2017 Alabama Special Senate Election

On January 3, 2018, Democrat Gordon Douglas “Doug” Jones was sworn in as Alabama’s U.S. senator after defeating Republican Roy Moore in a special election held December 12, 2017. Jones’s victory flipped a U.S. Senate seat from Republican to Democrat in Alabama for the first time in a quarter century and marked the first Democratic victory in a statewide election since 2008. Running in a state carried decisively by Pres. Donald Trump in 2016, Jones won 49.9 percent of the vote to Moore’s 48.4 percent.

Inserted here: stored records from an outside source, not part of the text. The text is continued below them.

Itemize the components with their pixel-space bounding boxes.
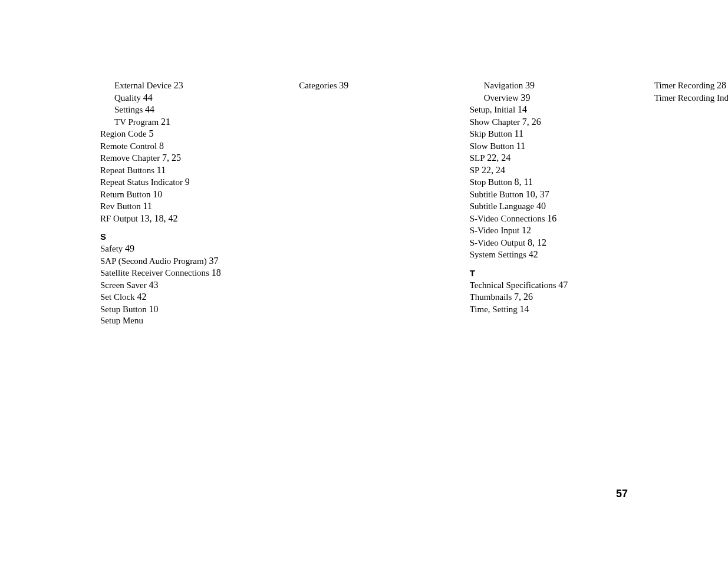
index-term: Remote Control [100,141,157,151]
index-entry: Repeat Status Indicator 9 [100,176,261,189]
index-pages: 39 [521,92,531,103]
index-term: Timer Recording Indicator [654,93,728,103]
index-entry: Setup Menu [100,315,261,327]
index-entry: Screen Saver 43 [100,279,261,292]
index-entry: Safety 49 [100,243,261,255]
index-pages: 11 [515,128,523,138]
index-pages: 40 [536,201,546,211]
index-pages: 10 [149,304,159,314]
index-term: Region Code [100,129,147,138]
index-entry: Set Clock 42 [100,291,261,303]
index-pages: 10, 37 [526,189,549,199]
index-term: Technical Specifications [470,280,556,290]
index-entry: SP 22, 24 [470,164,631,177]
index-entry: Technical Specifications 47 [470,279,631,292]
index-term: Categories [299,81,337,90]
index-term: Quality [114,93,141,103]
index-pages: 44 [143,92,153,103]
index-pages: 22, 24 [482,165,505,175]
index-term: Thumbnails [470,292,512,302]
index-entry: Subtitle Button 10, 37 [470,189,631,201]
index-heading: T [470,268,631,278]
index-pages: 8, 12 [528,237,546,247]
index-term: Satellite Receiver Connections [100,268,209,277]
index-term: Stop Button [470,177,512,187]
index-term: S-Video Connections [470,214,545,223]
index-pages: 22, 24 [487,153,510,163]
index-term: Timer Recording [654,81,714,90]
index-entry: S-Video Connections 16 [470,213,631,225]
index-term: S-Video Input [470,226,520,235]
index-pages: 42 [137,292,147,302]
index-term: Time, Setting [470,305,518,314]
index-entry: SLP 22, 24 [470,152,631,164]
index-pages: 23 [174,80,183,90]
index-term: Setup Button [100,305,147,314]
index-entry: SAP (Second Audio Program) 37 [100,255,261,267]
index-pages: 39 [339,80,348,90]
index-entry: TV Program 21 [100,116,261,128]
index-pages: 44 [145,104,154,114]
index-term: SP [470,166,480,175]
index-entry: Rev Button 11 [100,200,261,213]
index-entry: Subtitle Language 40 [470,200,631,213]
page-number: 57 [616,488,628,500]
index-pages: 14 [518,104,527,114]
index-pages: 9 [185,177,190,187]
index-entry: Skip Button 11 [470,128,631,140]
index-entry: Repeat Buttons 11 [100,164,261,177]
index-term: System Settings [470,250,526,259]
index-term: Overview [484,93,519,103]
index-heading: S [100,232,261,242]
index-entry: System Settings 42 [470,249,631,261]
index-pages: 42 [529,249,538,259]
index-term: Screen Saver [100,280,147,290]
index-entry: S-Video Input 12 [470,224,631,237]
index-pages: 11 [157,165,166,175]
index-entry: RF Output 13, 18, 42 [100,213,261,225]
index-entry: Time, Setting 14 [470,303,631,316]
index-term: Subtitle Language [470,201,535,211]
index-term: Navigation [484,81,523,90]
index-pages: 5 [149,128,154,138]
index-pages: 39 [525,80,535,90]
index-entry: Categories 39 [285,80,446,92]
index-pages: 47 [558,280,568,290]
index-term: TV Program [114,117,159,127]
index-pages: 7, 26 [522,117,541,127]
index-term: SLP [470,153,485,163]
index-pages: 8, 11 [515,177,533,187]
index-term: Return Button [100,190,150,199]
index-pages: 7, 26 [514,292,533,302]
index-term: Subtitle Button [470,190,523,199]
index-term: Set Clock [100,292,135,302]
index-entry: Show Chapter 7, 26 [470,116,631,128]
index-entry: S-Video Output 8, 12 [470,237,631,249]
index-pages: 21 [161,117,170,127]
index-pages: 14 [520,304,529,314]
index-term: S-Video Output [470,238,526,247]
index-term: Setup Menu [100,316,143,325]
index-term: Skip Button [470,129,512,138]
index-term: Repeat Buttons [100,166,154,175]
index-term: Remove Chapter [100,153,160,163]
index-entry: Setup Button 10 [100,303,261,316]
index-entry: Navigation 39 [470,80,631,92]
index-entry: Thumbnails 7, 26 [470,291,631,303]
index-entry: Region Code 5 [100,128,261,140]
index-entry: Satellite Receiver Connections 18 [100,267,261,279]
index-entry: Return Button 10 [100,189,261,201]
index-pages: 18 [212,267,221,277]
index-pages: 8 [159,141,164,151]
index-pages: 16 [547,213,556,223]
index-entry: Remove Chapter 7, 25 [100,152,261,164]
index-entry: Overview 39 [470,92,631,104]
index-term: Show Chapter [470,117,520,127]
index-pages: 43 [149,280,158,290]
index-term: Safety [100,244,123,253]
index-entry: Setup, Initial 14 [470,104,631,116]
index-term: Settings [114,105,143,114]
index-term: Repeat Status Indicator [100,177,183,187]
index-pages: 28 [717,80,726,90]
index-pages: 7, 25 [162,153,181,163]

His victory depended upon strong turnout in majority-Black counties, substantial support in urban centers, and gains among suburban and college-educated voters.

The special election was triggered by the resignation of sitting Republican senator Jeff Sessions on February 8, 2017, following his appointment as the 84th Attorney General of the United States in the Trump administration. Sessions’s departure opened a rare statewide contest in a political environment dominated by Republicans in recent decades. Since the late twentieth century, Alabama had undergone a dramatic partisan realignment, with Republicans consolidating power at the federal and state levels. Against this backdrop, the election drew national attention as an early test of partisan loyalties in the Trump era.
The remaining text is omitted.